Théroigne dépense cet argent avec son professeur de chant, un certain Tenducci, un Italien, bellâtre, noceur et endetté, qui profite largement du réel talent de son élève et de l’argent dont le marquis gratifie naïvement celle-ci. Intégrée dans le milieu des chanteurs italiens, Théroigne se laisse aller à son goût pour la musique. Elle mène quelque temps une vie d’artiste bohème, en tant que membre d’une troupe en tournée. Elle finit par quitter Tenducci et, fin mars 1789, libre à nouveau, elle part pour Rome où elle séjourne quelques mois. Cela toujours grâce à l’argent que lui envoie un banquier parisien, chargé du paiement de la rente que de Persan lui a allouée. Cette partie de la vie de Théroigne, où elle connaît de multiples aventures et tente une carrière de chanteuse, est encore empreinte de zones d’ombres. Cette existence est la source des suppositions les plus scabreuses chez les historiens. La jeune Liégeoise était-elle une demi-mondaine, une fille de petite vertu ou simplement une femme libérée en avance sur son temps ?

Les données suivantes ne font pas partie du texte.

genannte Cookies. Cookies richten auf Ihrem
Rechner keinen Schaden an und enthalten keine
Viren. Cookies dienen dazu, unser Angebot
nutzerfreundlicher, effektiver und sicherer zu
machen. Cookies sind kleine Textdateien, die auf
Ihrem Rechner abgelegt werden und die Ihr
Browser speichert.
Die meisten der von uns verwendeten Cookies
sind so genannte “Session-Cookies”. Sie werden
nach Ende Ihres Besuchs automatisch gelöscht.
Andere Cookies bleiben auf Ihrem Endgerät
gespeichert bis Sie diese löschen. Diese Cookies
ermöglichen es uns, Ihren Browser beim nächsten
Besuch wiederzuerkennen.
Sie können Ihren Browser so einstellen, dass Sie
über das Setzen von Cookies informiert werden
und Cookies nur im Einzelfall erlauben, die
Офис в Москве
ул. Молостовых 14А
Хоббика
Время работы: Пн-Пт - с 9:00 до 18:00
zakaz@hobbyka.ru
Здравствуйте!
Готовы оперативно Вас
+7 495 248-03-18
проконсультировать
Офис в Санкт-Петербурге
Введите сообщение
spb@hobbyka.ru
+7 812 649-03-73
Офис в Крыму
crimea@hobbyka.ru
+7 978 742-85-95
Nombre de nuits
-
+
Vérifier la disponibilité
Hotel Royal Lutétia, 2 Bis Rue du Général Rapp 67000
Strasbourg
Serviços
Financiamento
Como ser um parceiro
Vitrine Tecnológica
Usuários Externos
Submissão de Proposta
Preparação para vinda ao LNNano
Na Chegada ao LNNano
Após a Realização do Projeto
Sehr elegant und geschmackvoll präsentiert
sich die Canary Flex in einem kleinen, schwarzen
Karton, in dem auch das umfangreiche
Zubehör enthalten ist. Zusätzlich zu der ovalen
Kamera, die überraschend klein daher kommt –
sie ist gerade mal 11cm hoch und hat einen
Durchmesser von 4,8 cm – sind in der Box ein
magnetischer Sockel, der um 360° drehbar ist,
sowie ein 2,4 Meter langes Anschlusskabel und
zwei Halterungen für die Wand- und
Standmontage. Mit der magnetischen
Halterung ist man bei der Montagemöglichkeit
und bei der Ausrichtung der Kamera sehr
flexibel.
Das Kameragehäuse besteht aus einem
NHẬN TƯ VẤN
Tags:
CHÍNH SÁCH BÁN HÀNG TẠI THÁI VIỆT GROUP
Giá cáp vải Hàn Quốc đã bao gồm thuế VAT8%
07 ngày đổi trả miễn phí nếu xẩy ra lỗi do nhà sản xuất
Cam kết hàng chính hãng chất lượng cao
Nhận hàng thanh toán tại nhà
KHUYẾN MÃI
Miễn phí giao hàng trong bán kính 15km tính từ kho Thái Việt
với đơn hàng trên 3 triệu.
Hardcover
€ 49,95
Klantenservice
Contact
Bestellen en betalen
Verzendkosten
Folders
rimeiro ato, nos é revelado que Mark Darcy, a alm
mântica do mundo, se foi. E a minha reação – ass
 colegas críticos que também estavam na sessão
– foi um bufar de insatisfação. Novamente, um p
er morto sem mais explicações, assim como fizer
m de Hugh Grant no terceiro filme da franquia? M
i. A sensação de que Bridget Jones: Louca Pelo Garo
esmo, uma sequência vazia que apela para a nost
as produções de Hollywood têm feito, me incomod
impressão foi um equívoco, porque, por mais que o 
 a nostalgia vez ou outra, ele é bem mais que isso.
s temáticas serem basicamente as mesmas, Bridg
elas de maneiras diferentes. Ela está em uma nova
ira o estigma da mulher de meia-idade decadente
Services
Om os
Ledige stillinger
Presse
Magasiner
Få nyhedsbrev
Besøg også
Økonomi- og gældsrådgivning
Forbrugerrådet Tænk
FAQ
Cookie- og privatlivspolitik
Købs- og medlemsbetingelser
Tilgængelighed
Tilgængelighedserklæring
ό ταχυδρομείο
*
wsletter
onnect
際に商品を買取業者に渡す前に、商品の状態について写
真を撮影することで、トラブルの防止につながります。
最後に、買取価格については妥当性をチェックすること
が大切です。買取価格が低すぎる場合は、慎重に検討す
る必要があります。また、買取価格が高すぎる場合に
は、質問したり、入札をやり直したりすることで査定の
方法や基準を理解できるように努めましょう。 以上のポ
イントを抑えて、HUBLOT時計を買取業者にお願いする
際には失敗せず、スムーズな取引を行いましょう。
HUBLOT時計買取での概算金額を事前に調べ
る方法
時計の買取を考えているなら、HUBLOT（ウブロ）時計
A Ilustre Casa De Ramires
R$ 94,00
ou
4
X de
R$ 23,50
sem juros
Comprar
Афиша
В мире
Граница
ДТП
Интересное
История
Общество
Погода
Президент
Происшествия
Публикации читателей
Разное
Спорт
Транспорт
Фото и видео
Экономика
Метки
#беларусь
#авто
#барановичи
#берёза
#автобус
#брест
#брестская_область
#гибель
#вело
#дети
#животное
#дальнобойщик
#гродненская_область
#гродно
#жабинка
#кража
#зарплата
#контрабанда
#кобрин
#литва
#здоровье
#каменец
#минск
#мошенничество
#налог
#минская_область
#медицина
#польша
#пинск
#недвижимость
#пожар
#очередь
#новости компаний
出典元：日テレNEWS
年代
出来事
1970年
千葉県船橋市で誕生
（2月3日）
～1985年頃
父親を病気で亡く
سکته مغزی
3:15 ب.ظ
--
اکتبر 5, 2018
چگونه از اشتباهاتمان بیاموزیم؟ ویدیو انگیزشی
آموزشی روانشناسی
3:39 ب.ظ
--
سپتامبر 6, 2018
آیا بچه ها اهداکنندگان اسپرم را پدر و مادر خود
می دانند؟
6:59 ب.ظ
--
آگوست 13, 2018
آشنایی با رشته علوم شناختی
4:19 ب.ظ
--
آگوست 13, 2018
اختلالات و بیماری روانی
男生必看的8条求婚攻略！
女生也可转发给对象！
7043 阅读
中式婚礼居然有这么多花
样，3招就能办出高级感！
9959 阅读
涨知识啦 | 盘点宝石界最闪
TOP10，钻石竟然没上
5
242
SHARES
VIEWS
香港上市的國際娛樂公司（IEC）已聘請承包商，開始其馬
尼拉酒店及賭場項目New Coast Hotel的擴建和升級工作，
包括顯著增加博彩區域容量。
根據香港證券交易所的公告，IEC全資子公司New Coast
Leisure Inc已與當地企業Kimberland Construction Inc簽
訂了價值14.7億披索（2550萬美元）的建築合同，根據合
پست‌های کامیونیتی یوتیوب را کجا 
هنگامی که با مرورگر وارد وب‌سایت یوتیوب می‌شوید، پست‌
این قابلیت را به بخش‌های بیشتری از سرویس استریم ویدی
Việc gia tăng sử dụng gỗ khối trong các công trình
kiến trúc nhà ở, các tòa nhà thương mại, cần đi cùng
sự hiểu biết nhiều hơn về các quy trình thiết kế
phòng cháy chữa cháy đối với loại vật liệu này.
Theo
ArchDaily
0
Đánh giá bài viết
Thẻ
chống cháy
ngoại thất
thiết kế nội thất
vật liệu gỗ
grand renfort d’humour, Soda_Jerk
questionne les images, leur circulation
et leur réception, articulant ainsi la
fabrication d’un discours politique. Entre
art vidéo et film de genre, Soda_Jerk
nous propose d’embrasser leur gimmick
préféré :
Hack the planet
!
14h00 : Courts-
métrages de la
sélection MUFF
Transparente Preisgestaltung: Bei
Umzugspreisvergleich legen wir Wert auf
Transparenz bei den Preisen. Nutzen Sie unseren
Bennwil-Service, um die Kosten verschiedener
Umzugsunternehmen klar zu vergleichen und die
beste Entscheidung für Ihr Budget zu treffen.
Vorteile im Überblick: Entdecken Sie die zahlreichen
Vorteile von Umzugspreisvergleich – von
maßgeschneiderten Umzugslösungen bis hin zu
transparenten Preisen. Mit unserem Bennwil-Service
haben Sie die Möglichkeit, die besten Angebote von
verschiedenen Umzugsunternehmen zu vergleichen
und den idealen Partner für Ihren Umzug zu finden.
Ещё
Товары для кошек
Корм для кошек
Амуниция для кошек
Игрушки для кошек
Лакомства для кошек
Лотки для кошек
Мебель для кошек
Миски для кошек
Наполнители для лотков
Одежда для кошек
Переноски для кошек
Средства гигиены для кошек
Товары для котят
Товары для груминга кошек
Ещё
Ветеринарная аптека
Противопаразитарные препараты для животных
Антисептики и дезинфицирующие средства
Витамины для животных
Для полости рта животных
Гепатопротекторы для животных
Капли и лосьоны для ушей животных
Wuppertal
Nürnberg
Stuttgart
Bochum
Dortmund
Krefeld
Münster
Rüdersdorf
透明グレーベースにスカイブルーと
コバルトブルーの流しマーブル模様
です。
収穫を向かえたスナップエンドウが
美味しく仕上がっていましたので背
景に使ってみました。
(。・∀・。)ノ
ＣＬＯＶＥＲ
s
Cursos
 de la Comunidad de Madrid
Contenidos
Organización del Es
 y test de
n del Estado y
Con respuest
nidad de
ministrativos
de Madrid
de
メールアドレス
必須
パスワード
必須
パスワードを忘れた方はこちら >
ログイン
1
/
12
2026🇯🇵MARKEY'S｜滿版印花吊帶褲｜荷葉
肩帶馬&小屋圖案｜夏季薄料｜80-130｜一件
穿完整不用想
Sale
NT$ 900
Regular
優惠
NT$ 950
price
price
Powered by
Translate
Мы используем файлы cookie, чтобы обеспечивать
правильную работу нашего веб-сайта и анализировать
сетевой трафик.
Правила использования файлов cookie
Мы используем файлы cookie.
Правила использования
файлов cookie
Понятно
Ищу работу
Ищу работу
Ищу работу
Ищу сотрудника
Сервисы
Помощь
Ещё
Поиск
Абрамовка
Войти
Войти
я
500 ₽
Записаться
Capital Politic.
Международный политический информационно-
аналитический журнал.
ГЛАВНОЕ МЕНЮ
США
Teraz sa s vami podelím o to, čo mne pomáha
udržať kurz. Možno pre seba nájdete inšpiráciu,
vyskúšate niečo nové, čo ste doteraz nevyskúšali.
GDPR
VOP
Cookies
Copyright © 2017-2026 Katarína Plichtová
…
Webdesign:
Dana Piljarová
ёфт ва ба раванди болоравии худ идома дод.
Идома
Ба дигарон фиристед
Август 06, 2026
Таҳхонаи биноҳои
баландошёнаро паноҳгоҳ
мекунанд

Elle prend connaissance des événements qui se préparent à Paris alors qu’elle est en Italie, sans doute en compagnie d’un castrat. Voulant les suivre de près, elle quitte brusquement la péninsule, et se rend dans la capitale française quelques jours après l’ouverture des États généraux. Une nouvelle existence commence alors pour la chanteuse rusée et dépensière qu’avait été jusquelà la petite paysanne. Théroigne est entièrement conquise par le spectacle passionnant qui se déroule sous ses yeux : elle est entièrement prise par la Révolution, spectatrice selon certains, actrice enthousiasmée selon d’autres. Sa légende se crée : on la taxe d’une audace plus que virile, montrant une vraie rage de meneuse exaltée, d’énergumène en jupon ou encore d’amazone déchaînée. Lamartine la surnomme « la Jeanne d’Arc impure de la place publique » et le grand historien Michelet la qualifie « d’impétueuse, charmante et terrible ». Elle est accusée d’avoir pris part à certains excès de la Révolution. Baudelaire la dépeint comme « une Amante du carnage, excitant à l’assaut un peuple sans sourciller. La joue et l’œil en feu, jouant son personnage. Et montant sabre au poing les royaux escaliers ». Les royalistes s’emploient à lui faire une réputation de dépravée et de tigresse. On l’appelle également l’« Amazone rouge », la « furie de la Gironde » ou encore la « belle Liégeoise ». Sait-on qu’elle n’a jamais reconnu cette appellation théâtrale de « Théroigne de Méricourt », imaginée par la presse royaliste ? Il est vrai que sa beauté fait, depuis ses 17 ans, tourner bien des têtes. Selon un de ses contemporains, elle a « un minois chiffonné, un air mutin qui lui allaient à merveille et un de ces nez retroussés qui changent la face des empires ».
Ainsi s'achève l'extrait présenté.